3.13 Postoperative Monitoring and Management of Residual Aortic Disease After Surgical Repair of ATAAD

Following surgical repair of ATAAD, patients with residual aortic disease require a structured surveillance protocol to monitor for potential complications. Imaging with computed tomography (CT) or magnetic resonance imaging (MRI) is recommended before discharge from hospital, at 1 month, 6 months, and 12 months postoperatively. If the aorta remains stable during this period, annual imaging is generally advised to detect any late changes or disease progression [8].

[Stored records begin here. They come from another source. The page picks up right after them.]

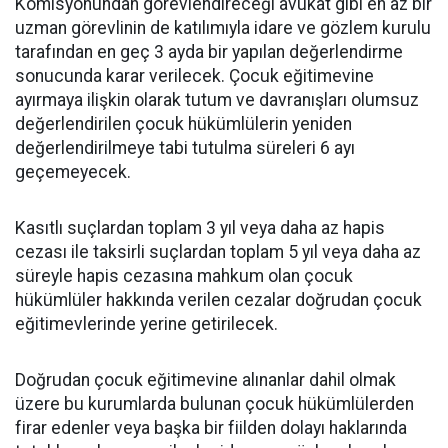
Komisyonundan görevlendireceği avukat gibi en az bir
uzman görevlinin de katılımıyla idare ve gözlem kurulu
tarafından en geç 3 ayda bir yapılan değerlendirme
sonucunda karar verilecek. Çocuk eğitimevine
ayırmaya ilişkin olarak tutum ve davranışları olumsuz
değerlendirilen çocuk hükümlülerin yeniden
değerlendirilmeye tabi tutulma süreleri 6 ayı
geçemeyecek.
Kasıtlı suçlardan toplam 3 yıl veya daha az hapis
cezası ile taksirli suçlardan toplam 5 yıl veya daha az
süreyle hapis cezasına mahkum olan çocuk
hükümlüler hakkında verilen cezalar doğrudan çocuk
eğitimevlerinde yerine getirilecek.
Doğrudan çocuk eğitimevine alınanlar dahil olmak
üzere bu kurumlarda bulunan çocuk hükümlülerden
firar edenler veya başka bir fiilden dolayı haklarında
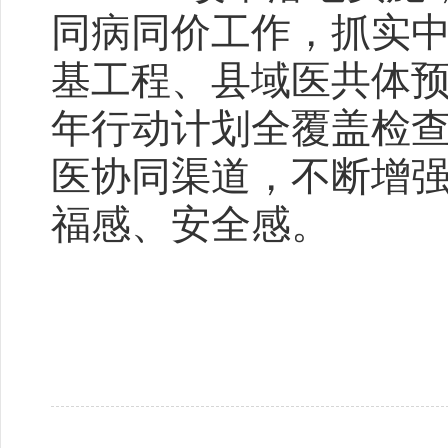
同病同价工作，抓实
基工程、县域医共体
年行动计划全覆盖检
医协同渠道，不断增
福感、安全感。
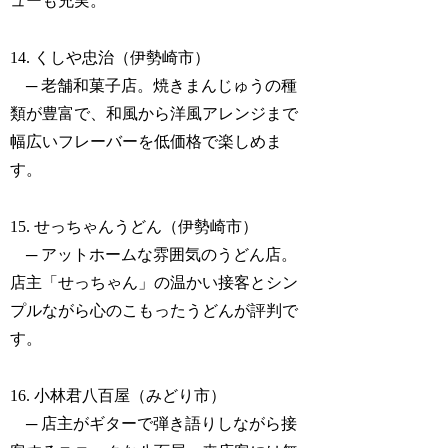
ューも充実。
14. くしや忠治（伊勢崎市）
─ 老舗和菓子店。焼きまんじゅうの種
類が豊富で、和風から洋風アレンジまで
幅広いフレーバーを低価格で楽しめま
す。
15. せっちゃんうどん（伊勢崎市）
─ アットホームな雰囲気のうどん店。
店主「せっちゃん」の温かい接客とシン
プルながら心のこもったうどんが評判で
す。
16. 小林君八百屋（みどり市）
─ 店主がギターで弾き語りしながら接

Reoperation after ATAAD is recommended in cases where a chronic residual thoraco-abdominal aneurysm (TAA) has developed with a total aortic diameter of 55 mm (class 1 recommendation, level C evidence) [4, 143]. In patients with an intact descending TAA who possess risk factors for rupture—such as aneurysm growth of 0.5 cm per year, symptomatic aneurysm, Marfan syndrome, Loeys-Dietz syndrome, vascular Ehlers-Danlos syndrome, heritable thoracic aortic disease, saccular aneurysm, female sex, or infectious aneurysm—repair may be considered at a diameter of less than 55 mm (class 2a recommendation, level C evidence) [4, 143]. Other indications for reoperation after ATAAD include the presence of aortic anastomotic pseudoaneurysms, progressive aortic regurgitation, and graft infection [144].

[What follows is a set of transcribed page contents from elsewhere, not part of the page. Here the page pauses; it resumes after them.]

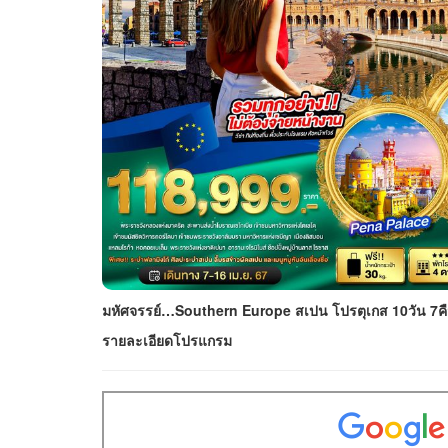
มหัศจรรย์…Southern Europe สเปน โปรตุเกส 10วัน 7ค
รายละเอียดโปรแกรม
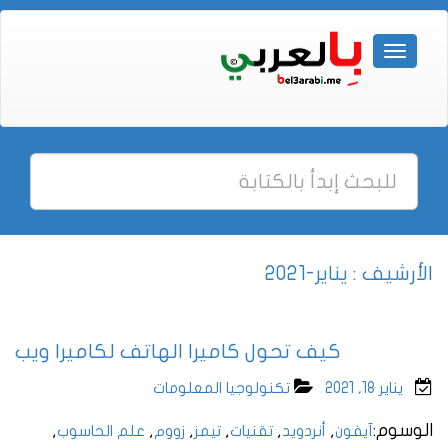
الأرشيف : يناير-2021
كيف تحول كاميرا الهاتف لكاميرا ويب
يناير 18, 2021
تكنولوجيا المعلومات
الوسوم:
,
,
,
,
,
,
آيفون
أنردويد
تقنيات
تيمز
زووم
علم الحاسوب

In the context of TEVAR, false-lumen thrombosis occurs in approximately 91% of cases with extent 3A dissection (dissection flap extending above the diaphragm) and 62% of extent 3B cases (dissection flap extending below the diaphragm). However, reintervention rates after TEVAR range from 15% to 26% at 5 years, largely depending on the extent and progression of the dissection [4].

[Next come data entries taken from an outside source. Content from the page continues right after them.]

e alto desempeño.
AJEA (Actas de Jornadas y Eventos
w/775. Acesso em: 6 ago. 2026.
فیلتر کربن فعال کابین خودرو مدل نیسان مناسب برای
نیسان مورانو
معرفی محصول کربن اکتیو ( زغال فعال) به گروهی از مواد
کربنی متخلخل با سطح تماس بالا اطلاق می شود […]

Routine surveillance after endovascular repair aims to identify issues such as endoleaks, sac growth, endograft migration, or endograft failure. Typical surveillance intervals after TEVAR are at 1 month, 6 months, and 12 months and yearly thereafter [8]. CT aortography remains the gold standard for follow-up imaging after TEVAR due to its high diagnostic accuracy. However, it involves exposure to ionising radiation and iodinated contrast, which can be nephrotoxic. Duplex ultrasound is specific for detecting endoleaks but limited in assessing stent migration, fracture, or noncontiguous aneurysms. MRI offers high accuracy for endoleak detection but requires a plain abdominal radiograph to evaluate for stent fracture, as MRI cannot reliably visualise metallic stent components.

3.14 Strengths and Limitations of Current Research on ATAAD

The main strengths of this study include its systematic presentation of knowledge regarding the morphology, taxonomy, and socioeconomic factors associated with ATAAD. It also elucidates the pathophysiological mechanisms of ischaemia and haemorrhage and their impact on patient outcomes. Additionally, the review introduces a novel, interpretive-deliberate model of the doctor-patient relationship, particularly in cases where patients refuse blood transfusions. However, the study has several limitations. A primary limitation is the small number of available studies examining the relationship between the duration of global myocardial ischaemia, the depth of hypothermic circulatory arrest, and outcomes of ATAAD repair. There is also a notable lack of cohort studies involving JW patients with ATAAD who refuse blood transfusions. The mortality risks associated with untransfused severe anaemia were estimated from a heterogeneous group of JWs admitted with various medical and surgical conditions, which may limit the generalizability of these findings. Furthermore, the Auckland and Hamilton Anaemia Mortality Risk Scores have not been validated in other studies, which may affect their applicability and reliability in different clinical settings.

4. Conclusions

This review indicates that, although considerable advancements have been achieved in evaluating in-hospital mortality among patients with ATAAD, as well as in improving doctor-patient communication, refining anesthetic and perfusion techniques, and enhancing surgical management, additional research is necessary to confirm the effectiveness of these strategies.